More than 400 people tried to cram into the Jackson city council chambers at the meeting on January 24th.
"Over 80 people made comments, and only four of them were against," explains Cynthia Landrum. "We had listened to over two hours of citizen comments, largely in favor of this nondiscrimination ordinance."
To accommodate all those people, the council had to relocate to the Michigan theater to complete the meeting.
Vice mayor and councilmember Derek Dobies says those crowds illustrate the large backing the nondiscrimination ordinance has.
"I think that there's a lot of support, a lot of support from inside the city," he says.
The NDO narrowly escaped the first reading by a 4-3 vote, and councilmembers against the ordinance argue they want more time to look it over, and that there isn't discrimination in Jackson.
If passed, it will protect anyone from being refused business, fired from their job, or denied housing based on their sexuality.
That's why Carl Struble is fighting for it.

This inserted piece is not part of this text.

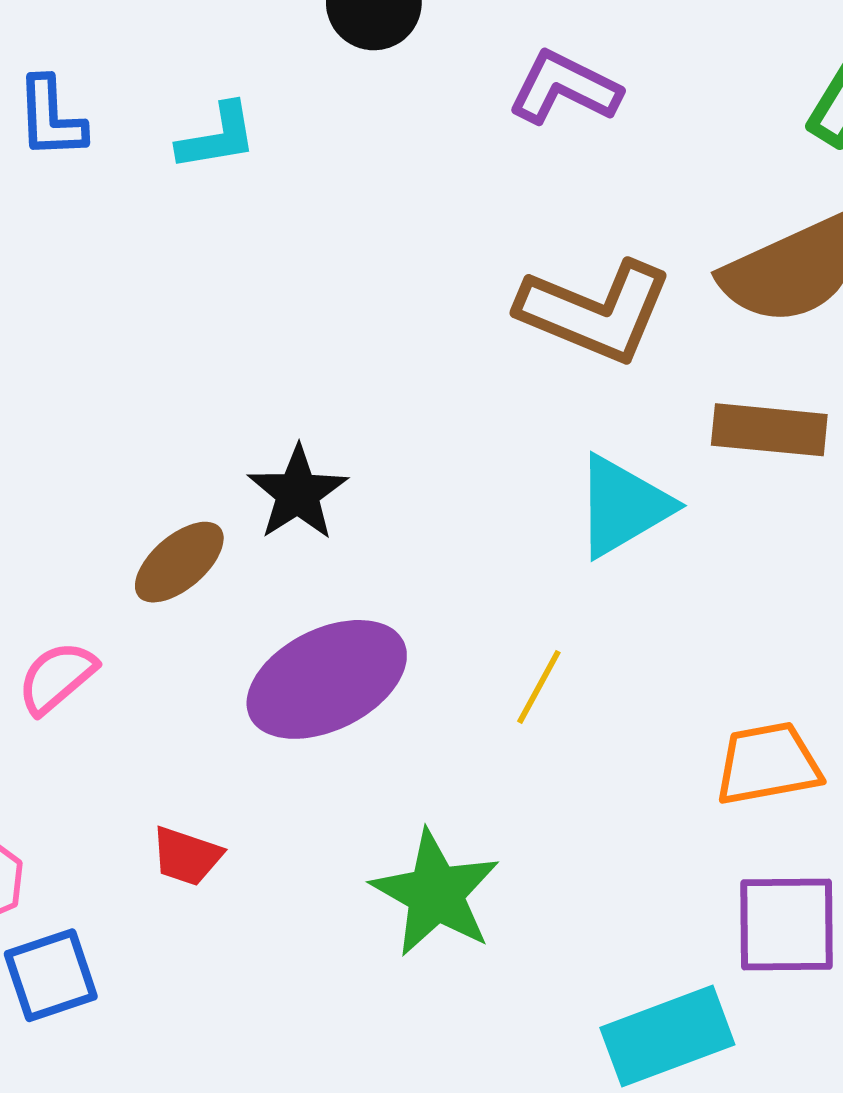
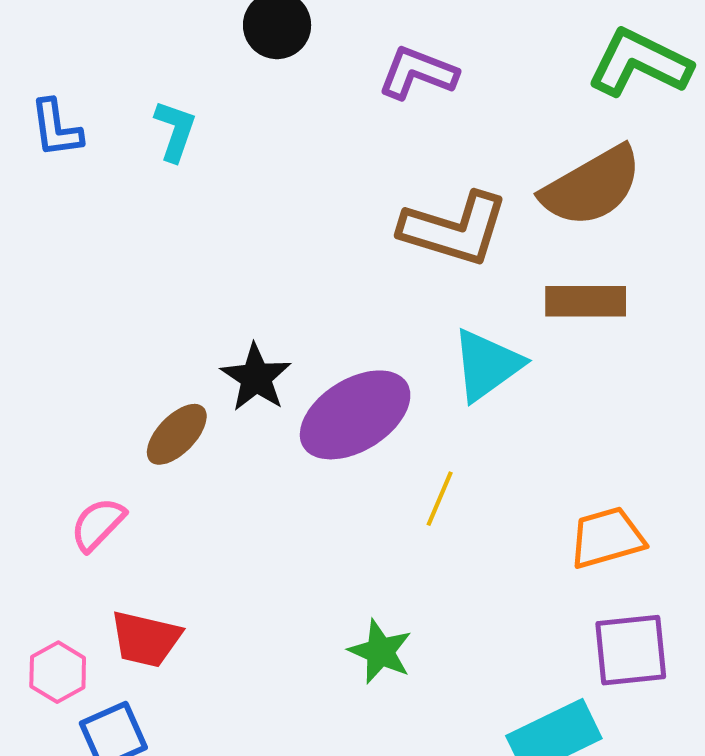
cyan L-shape: (217, 137) -> (175, 131), turned -56
purple ellipse: (327, 679) -> (355, 415), moved
red trapezoid: (187, 856) -> (146, 639), moved, size x1.4
green star: (436, 893) -> (380, 652), size x0.7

"Jackson needs and NDO," he says. "It would be a benefit to the city, and every resident, every school, every child, every working parent, everybody."
People across the city are mostly in favor of the NDO, if not they were largely indifferent.

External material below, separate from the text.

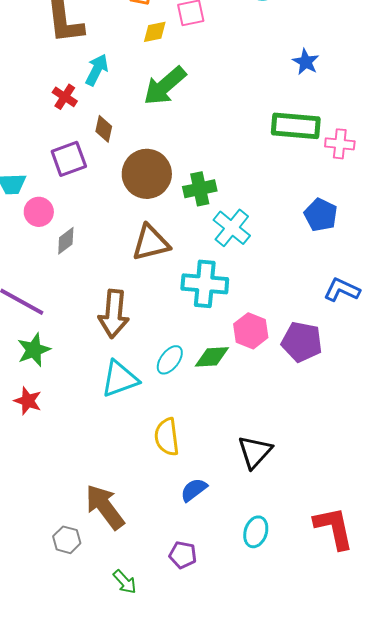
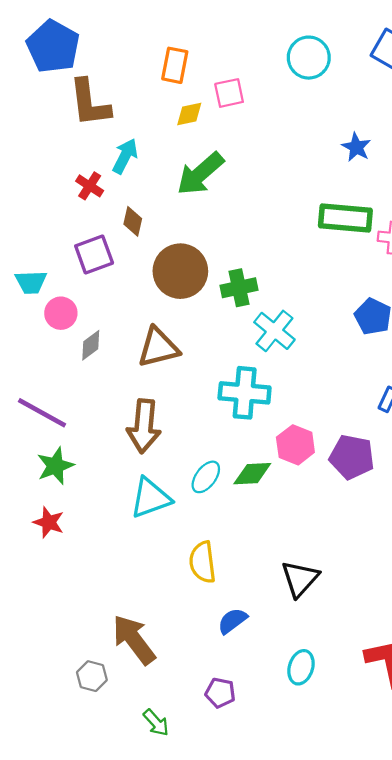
brown triangle: (151, 243) -> (158, 347), moved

Those who are raising their voices are businesses across Jackson.
Two of the cities largest businesses, Consumers Energy and Allegiance Health, have staked their support for the NDO, and tons of other businesses have followed suit.
Supporters tell me if it passes, it will improve the city for everyone.
"It makes me feel like Jackson will be a welcoming city," says Struble.
The vote will take place at the Jackson city council meeting on Tuesday, February 7th.